Not everyone was as optimistic about what the process would bring. The Kemptville Council continued to be wary of the deal, and voted in favour of bringing in a mediator, as they felt the town was not “getting fair treatment in the negotiations” between the three communities. One of the issues concerning them was the fact that the new amalgamated Council would have only five members, elected at large. Kemptville worried that, without a ward system, were councillors were elected to represent a specific part of the municipality, Kemptville could be left without representation on either the new Council or the Police Services Board.

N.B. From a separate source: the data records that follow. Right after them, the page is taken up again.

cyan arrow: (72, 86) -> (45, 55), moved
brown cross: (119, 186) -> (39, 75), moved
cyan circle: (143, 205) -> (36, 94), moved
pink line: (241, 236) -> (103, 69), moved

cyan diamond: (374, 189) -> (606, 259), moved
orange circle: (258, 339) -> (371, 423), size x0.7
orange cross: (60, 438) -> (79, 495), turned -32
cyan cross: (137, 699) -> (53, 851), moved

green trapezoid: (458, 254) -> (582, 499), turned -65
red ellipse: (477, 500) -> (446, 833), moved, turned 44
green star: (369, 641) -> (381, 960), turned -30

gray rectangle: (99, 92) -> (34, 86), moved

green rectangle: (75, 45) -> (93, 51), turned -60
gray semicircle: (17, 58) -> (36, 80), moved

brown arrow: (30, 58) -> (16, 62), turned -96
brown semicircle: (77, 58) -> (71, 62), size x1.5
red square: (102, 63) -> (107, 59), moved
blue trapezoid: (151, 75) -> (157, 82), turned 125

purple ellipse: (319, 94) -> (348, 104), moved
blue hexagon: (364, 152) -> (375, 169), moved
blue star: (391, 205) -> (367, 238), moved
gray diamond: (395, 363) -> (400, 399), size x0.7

In early February, the United Counties voted to approve their own plan for restructuring, reducing the number of municipalities in the Counties from twenty-two to fifteen. The United Counties Council itself would be reduced in number from an unwieldy forty-two to just eleven. The proposed restructuring would create a new entity called North Grenville, consisting of the three municipalities, with a Council of five members elected at large. This plan had to be approved by the majority of existing municipalities and then would go to the provincial Ministry for their approval.

The Kemptville Council approved the United Counties plan, as did the other two municipalities, but it was not a unanimous decision. There was still concern about the size of the new council and the lack of a ward system. Kemptville feared they could lose their identity if they had no representatives on the new Council. No arbitrator had been assigned, and some Councillors believed the entire project had been rushed through. But the project was on, and a transition team was set up to manage the amalgamation. One sub-committee was mandated to find a name for the new municipality, and they decided to let the residents decide. A ballot was mailed out containing six options. But the response was not enthusiastic: only 670 votes cast out of a population of almost 12,000.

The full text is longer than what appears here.